24 Aralık 2011 Cumartesi

tavlanın tarihçesini biliyor musunuz_?

Tavla biraz şanstır biraz yetenek, tıpkı hayat gibi...
1400 yıl önce, ünlü bir Hint Racası, Pers İmparatoru Nevşirvan'a bir oyun göndermiş. Yanında da bir küçük not: "Kim daha iyi düşünür, kim daha iyiyi bilir, kim daha ileriyi görürse, o kazanır. İşte hayat budur!..." Hindistan'dan gelen oyun bilindiği gibi satranç... Pers Hükümdarı altta kalır mı hiç? En bilgin vezirini Büzur Mehir'i çağırır ve ..."Sana on gün. Bir oyun icat et ve Raca'ya götür." Verilen süre içinde, emredilen oyunu icat eden vezir İmparatorunun özel notu ile birlikte Hindistan'ın yolunu tutar. "Evet, kim daha iyi düşünür, kim daha iyiyi bilir, kim daha ileriyi görürse o kazanır." Vezir zaman kavramından yola çıkarak bulduğu oyunun adını Takhteh Nard koymuş. Yani "Tahta üzerinde savaş" . Persler yayılıp, Mısır'a kadar uzanınca, oyunun adı kısalmış. Tau olmuş. Türkler ve Yunanlılar da Tavla demişler. Vezir oyunu icat ederken, simgesel bir dil de kullanmış. Pulların toplandığı karşılıklı 6'şar hane 12 ayı... Tavladaki 24 hane de günün 24 saatini... Beyaz pullar gündüzü, siyah pullar geceyi simgelermiş. 

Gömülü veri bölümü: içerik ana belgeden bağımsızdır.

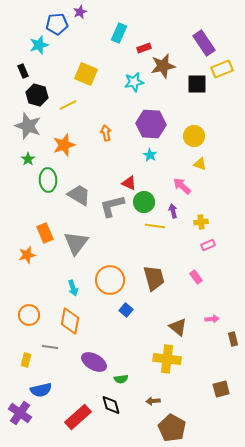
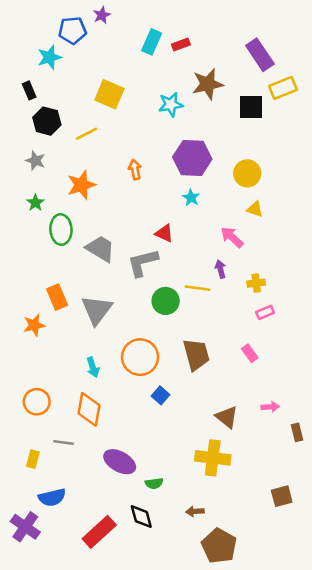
red rectangle: (144, 48) -> (181, 45), moved
gray star: (28, 126) -> (35, 161), size x0.6
green circle: (144, 202) -> (166, 301), moved

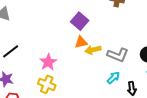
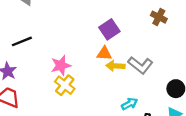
gray L-shape: (118, 55) -> (140, 65), moved
yellow cross: (47, 84) -> (65, 85), moved

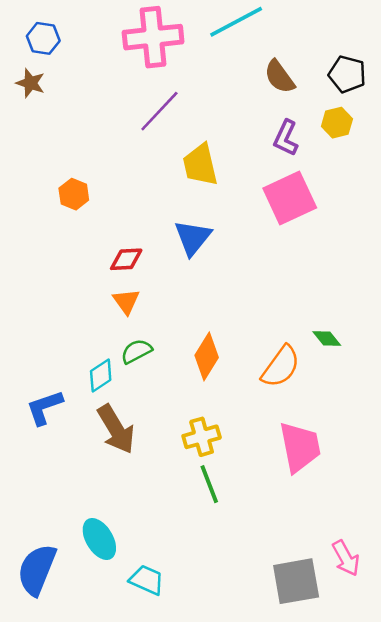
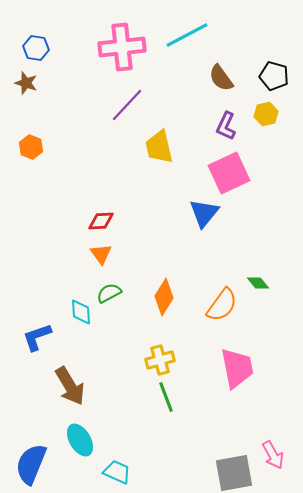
orange hexagon: (74, 194) -> (31, 147), moved
blue triangle: (193, 238) -> (204, 213), moved
cyan diamond: (101, 376) -> (81, 312), turned -60
brown arrow: (116, 429) -> (70, 386), moved

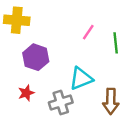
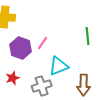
pink line: (88, 32) -> (43, 43), moved

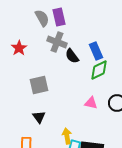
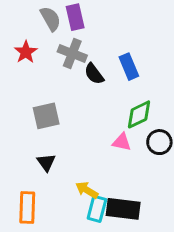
red star: (19, 48) -> (26, 52), moved
green diamond: (99, 70) -> (139, 114), moved
yellow arrow: (67, 136) -> (87, 190), turned -49

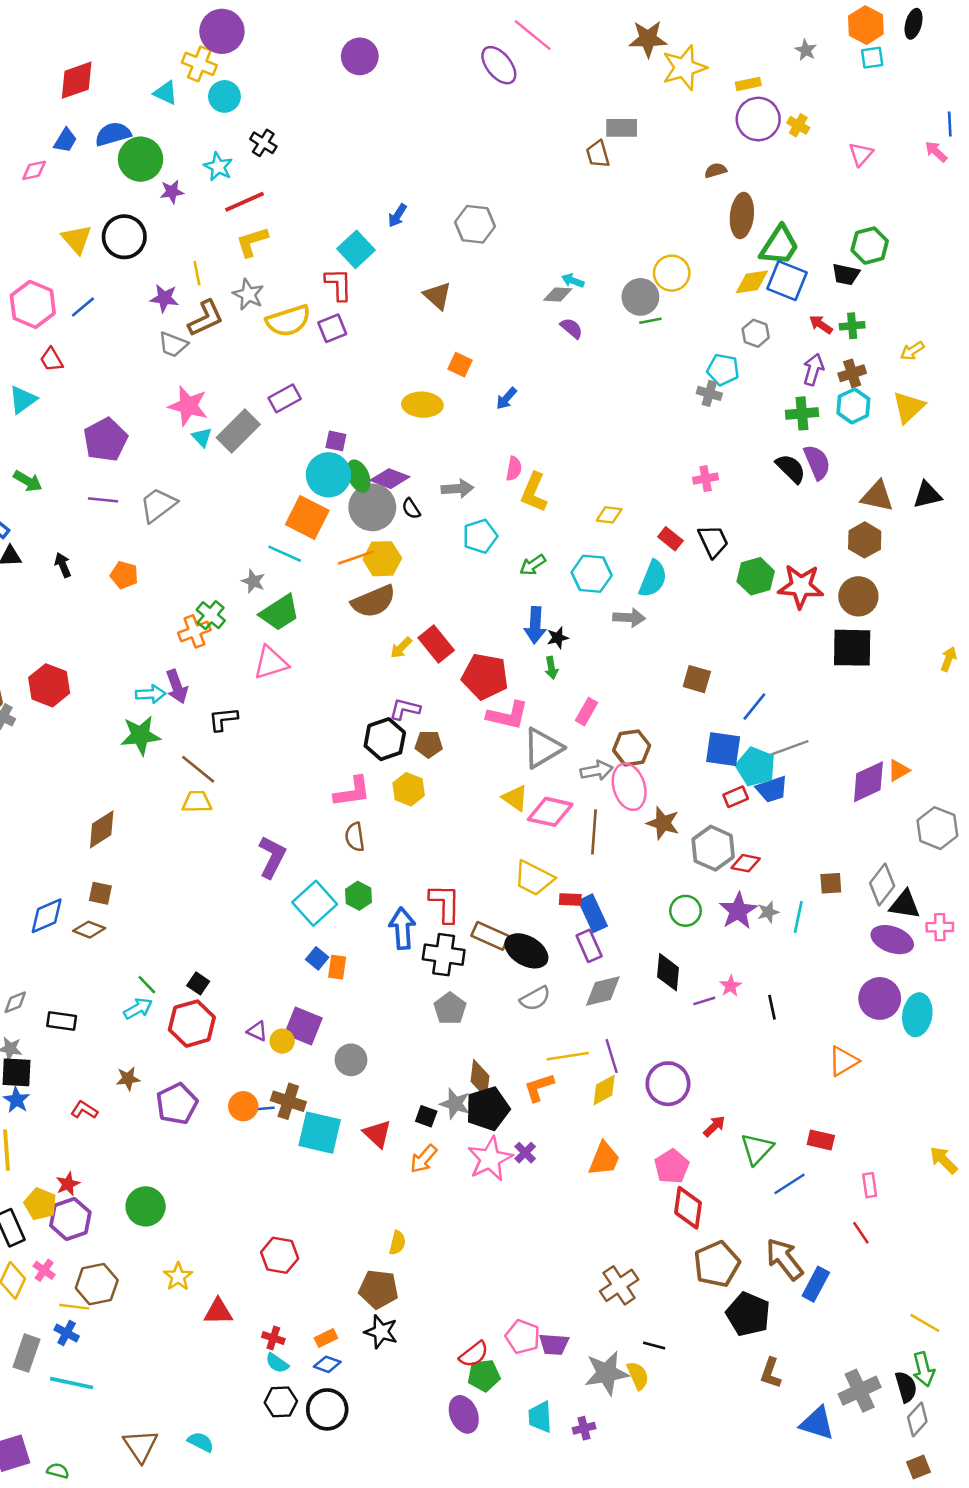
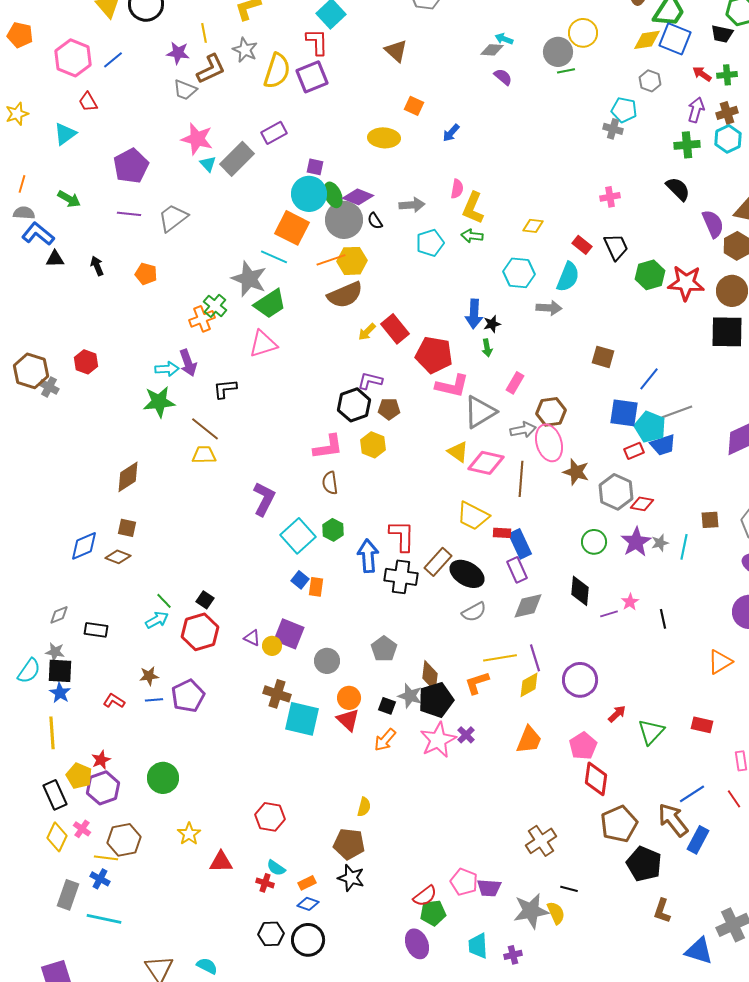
yellow semicircle: (288, 321) -> (277, 71), turned -54
purple square: (332, 328) -> (312, 77), size x1.4
purple semicircle: (817, 462) -> (713, 224), moved
green arrow: (533, 565) -> (472, 236), moved, turned 40
gray star: (253, 581) -> (249, 279), size x1.8
red hexagon: (49, 685) -> (86, 362), size x0.7
brown rectangle: (490, 936) -> (438, 562), turned -72
gray pentagon: (450, 1009) -> (384, 649), moved
orange circle: (243, 1106) -> (349, 698), moved
blue line: (263, 1109) -> (154, 700), moved
blue line: (789, 1184) -> (692, 794), moved
cyan semicircle: (277, 1363) -> (276, 868), moved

Tavlada, 4500 civarında hamle ihtimali bulunduğundan oyunda ustalaşmak önemlidir. Ancak zar şansı simgelediği için şans faktörü de kendisini hissettirmektedir. 

Türkiye'de çok yaygın bir oyun olan tavlada usta oyuncular bir gelenek biçiminde zar kombinasyonlarının Farsça'dan Türkçe'ye geçen isimlerini kullanırlar. 

Bir kaç örnek: 
1-1: Hep Yek; 
2-2: Dü Bara;, 
3-3: Dü Se;
3-2: Seba -i Dü 
4-3: Cehar -ü Se; 
5-5: Dü Beş; 
5-3: Penc -ü Se; 
6-6: Dü Şeş; 
6-5: Şeş Beş;

 **Milattan Önce 3000 yıllarında Mısır'da tavlaya çok benzer bir oyun oynandığı kazılarda ortaya çıkmış.